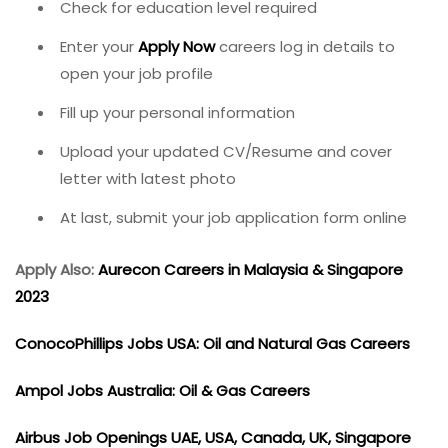
Check for education level required
Enter your
Apply Now
careers log in details to
open your job profile
Fill up your personal information
Upload your updated CV/Resume and cover
letter with latest photo
At last, submit your job application form online
Apply Also:
Aurecon Careers in Malaysia & Singapore
2023
ConocoPhillips Jobs USA: Oil and Natural Gas Careers
Ampol Jobs Australia: Oil & Gas Careers
Airbus Job Openings UAE, USA, Canada, UK, Singapore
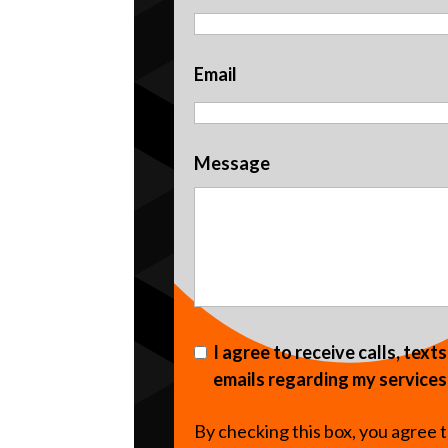
Email
Message
I agree to receive calls, text
emails regarding my services
By checking this box, you agree 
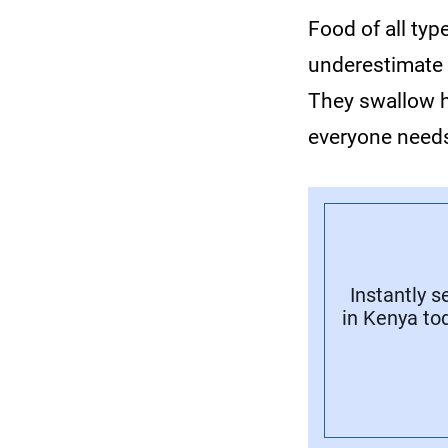
Food of all ty
underestimate 
They swallow h
everyone needs
Instantly 
in Kenya tod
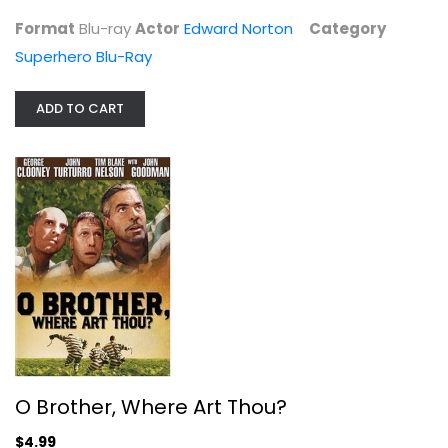
Format
Blu-ray
Actor
Edward Norton
Category
Superhero Blu-Ray
ADD TO CART
O Brother, Where Art Thou?
George Clooney
Widescreen
Comedy
$4.99
O Brother, Where Art Thou?
$4.99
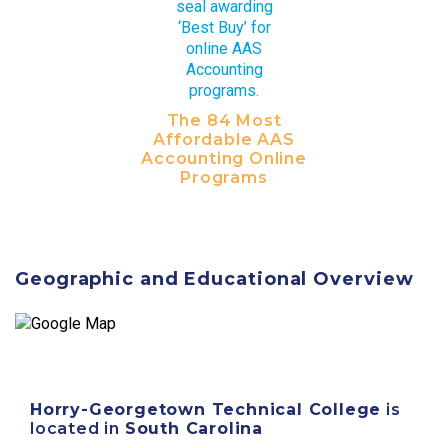
The 84 Most
Affordable AAS
Accounting Online
Programs
Geographic and Educational Overview
Horry-Georgetown Technical College
is
located in
South Carolina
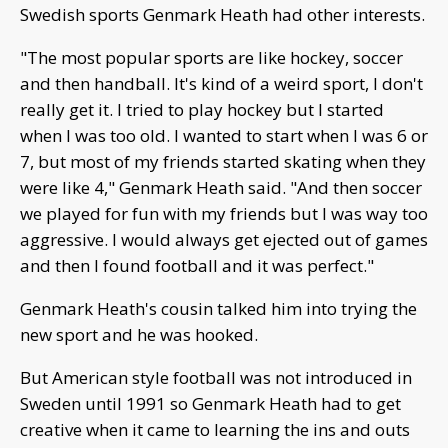
Swedish sports Genmark Heath had other interests.
"The most popular sports are like hockey, soccer
and then handball. It's kind of a weird sport, I don't
really get it. I tried to play hockey but I started
when I was too old. I wanted to start when I was 6 or
7, but most of my friends started skating when they
were like 4," Genmark Heath said. "And then soccer
we played for fun with my friends but I was way too
aggressive. I would always get ejected out of games
and then I found football and it was perfect."
Genmark Heath's cousin talked him into trying the
new sport and he was hooked.
But American style football was not introduced in
Sweden until 1991 so Genmark Heath had to get
creative when it came to learning the ins and outs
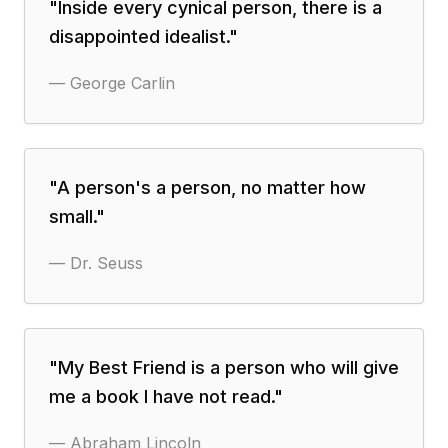
"
Inside every cynical person, there is a
disappointed idealist.
"
—
George Carlin
"
A person's a person, no matter how
small.
"
—
Dr. Seuss
"
My Best Friend is a person who will give
me a book I have not read.
"
—
Abraham Lincoln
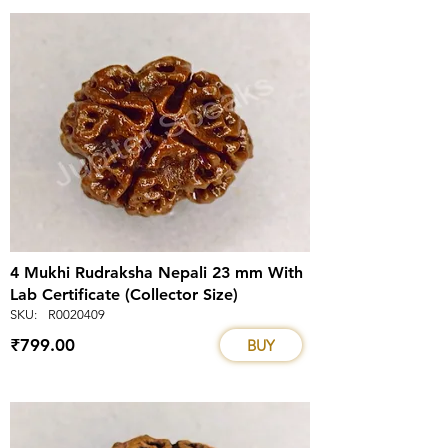
4 Mukhi Rudraksha Nepali 23 mm With
Lab Certificate (Collector Size)
SKU:
R0020409
₹799.00
BUY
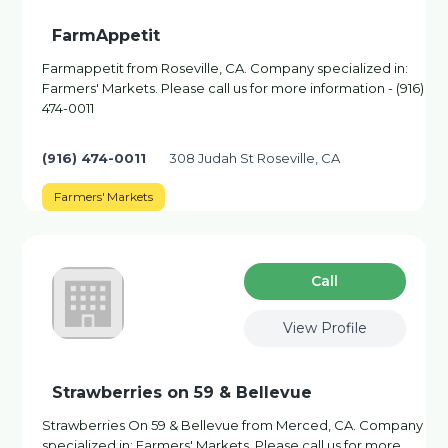
FarmAppetit
Farmappetit from Roseville, CA. Company specialized in:
Farmers' Markets. Please call us for more information - (916)
474-0011
(916) 474-0011
308 Judah St Roseville, CA
Farmers' Markets
Сall
View Profile
Strawberries on 59 & Bellevue
Strawberries On 59 & Bellevue from Merced, CA. Company
specialized in: Farmers' Markets. Please call us for more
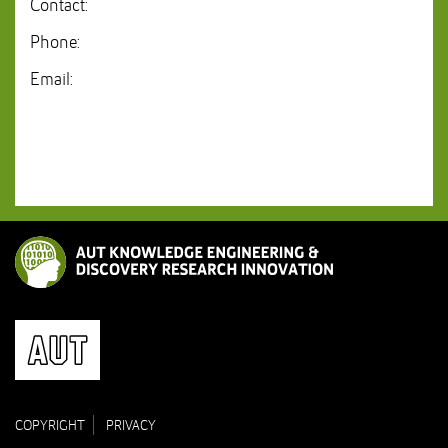
Contact:
Phone:
Email:
COPYRIGHT
PRIVACY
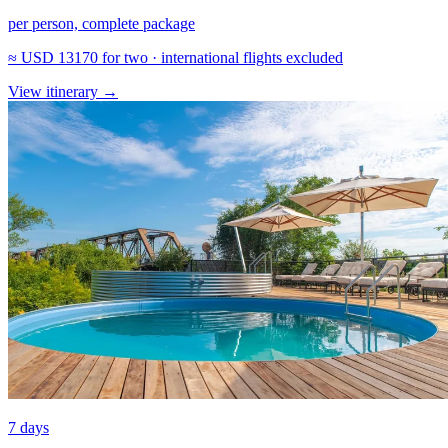
per person, complete package
≈
USD 13170
for two · international flights excluded
View itinerary
→
7 days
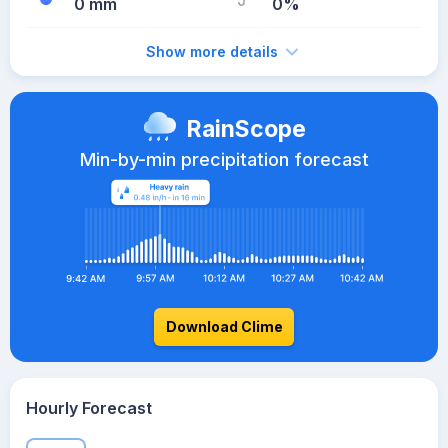
0 mm
0%
Show more details
RainScope
Min-by-min precipitation forecast
Download Clime
Hourly Forecast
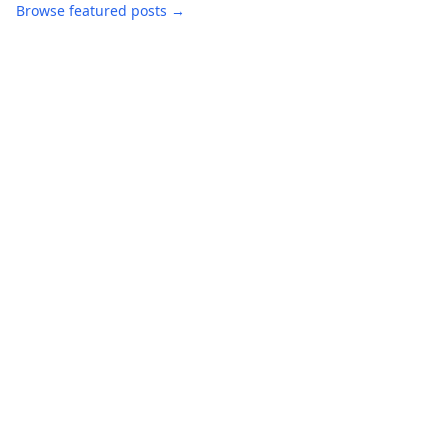
Browse featured posts →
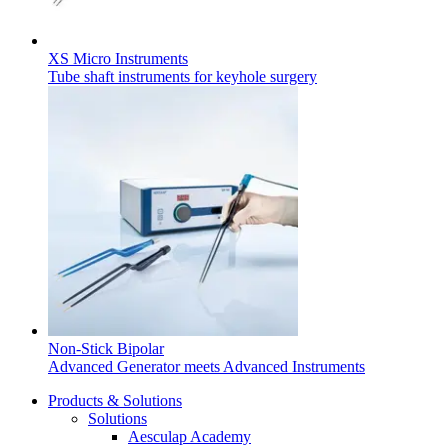
XS Micro Instruments
Tube shaft instruments for keyhole surgery
Find Your Job
Non-Stick Bipolar
Discover your career opportunities at B. Braun. Search our globa
Advanced Generator meets Advanced Instruments
Products & Solutions
Solutions
Aesculap Academy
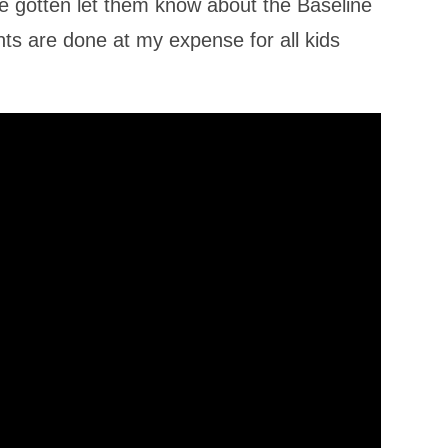
ve gotten let them know about the Baseline
s are done at my expense for all kids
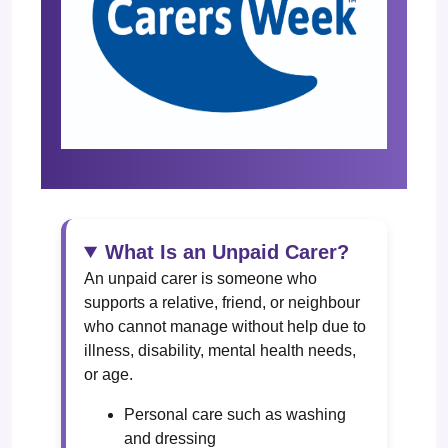
What Is an Unpaid Carer?
An unpaid carer is someone who
supports a relative, friend, or neighbour
who cannot manage without help due to
illness, disability, mental health needs,
or age.
Personal care such as washing
and dressing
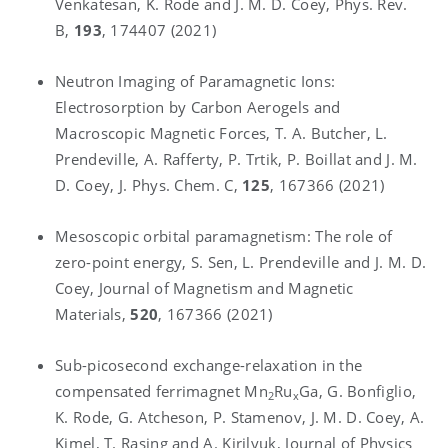
Venkatesan, K. Rode and J. M. D. Coey, Phys. Rev.
B,
193
, 174407 (2021)
Neutron Imaging of Paramagnetic Ions:
Electrosorption by Carbon Aerogels and
Macroscopic Magnetic Forces, T. A. Butcher, L.
Prendeville, A. Rafferty, P. Trtik, P. Boillat and J. M.
D. Coey, J. Phys. Chem. C,
125
, 167366 (2021)
Mesoscopic orbital paramagnetism: The role of
zero-point energy, S. Sen, L. Prendeville and J. M. D.
Coey, Journal of Magnetism and Magnetic
Materials,
520
, 167366 (2021)
Sub-picosecond exchange-relaxation in the
compensated ferrimagnet Mn
Ru
Ga, G. Bonfiglio,
2
x
K. Rode, G. Atcheson, P. Stamenov, J. M. D. Coey, A.
Kimel, T. Rasing and A. Kirilyuk, Journal of Physics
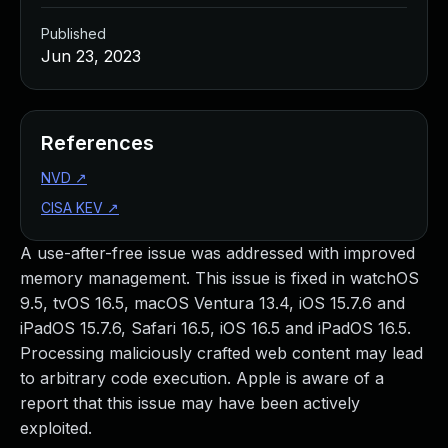
Published
Jun 23, 2023
References
NVD
↗
CISA KEV
↗
A use-after-free issue was addressed with improved
memory management. This issue is fixed in watchOS
9.5, tvOS 16.5, macOS Ventura 13.4, iOS 15.7.6 and
iPadOS 15.7.6, Safari 16.5, iOS 16.5 and iPadOS 16.5.
Processing maliciously crafted web content may lead
to arbitrary code execution. Apple is aware of a
report that this issue may have been actively
exploited.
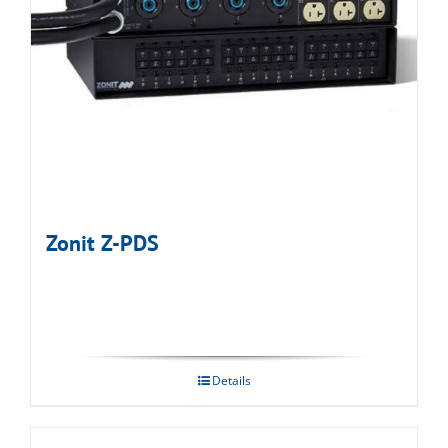
Zonit Z-PDS
Details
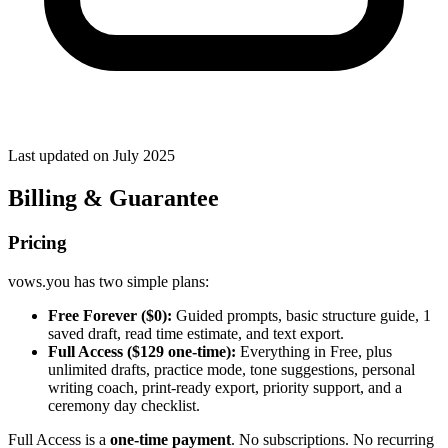
Last updated on
July 2025
Billing & Guarantee
Pricing
vows.you has two simple plans:
Free Forever ($0):
Guided prompts, basic structure guide, 1
saved draft, read time estimate, and text export.
Full Access ($129 one-time):
Everything in Free, plus
unlimited drafts, practice mode, tone suggestions, personal
writing coach, print-ready export, priority support, and a
ceremony day checklist.
Full Access is a
one-time payment
. No subscriptions. No recurring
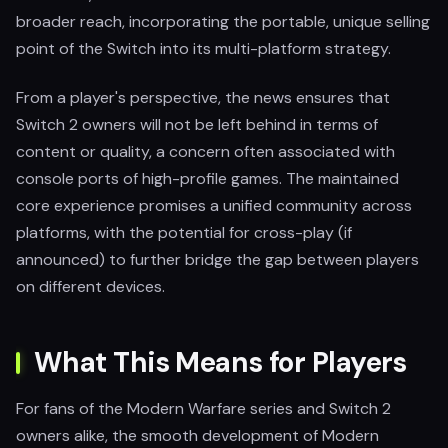
broader reach, incorporating the portable, unique selling
point of the Switch into its multi-platform strategy.
From a player's perspective, the news ensures that
Switch 2 owners will not be left behind in terms of
content or quality, a concern often associated with
console ports of high-profile games. The maintained
core experience promises a unified community across
platforms, with the potential for cross-play (if
announced) to further bridge the gap between players
on different devices.
What This Means for Players
For fans of the Modern Warfare series and Switch 2
owners alike, the smooth development of Modern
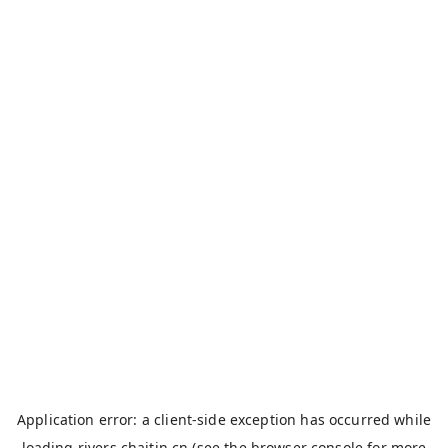
Application error: a
client
-side exception has occurred while
loading
rivers.chaitin.cn
(see the
browser console
for more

What you are asked to do: Show every line above in which the word "Jobs" occurs.

Written answer:
ConocoPhillips Jobs USA: Oil and Natural Gas Careers
Ampol Jobs Australia: Oil & Gas Careers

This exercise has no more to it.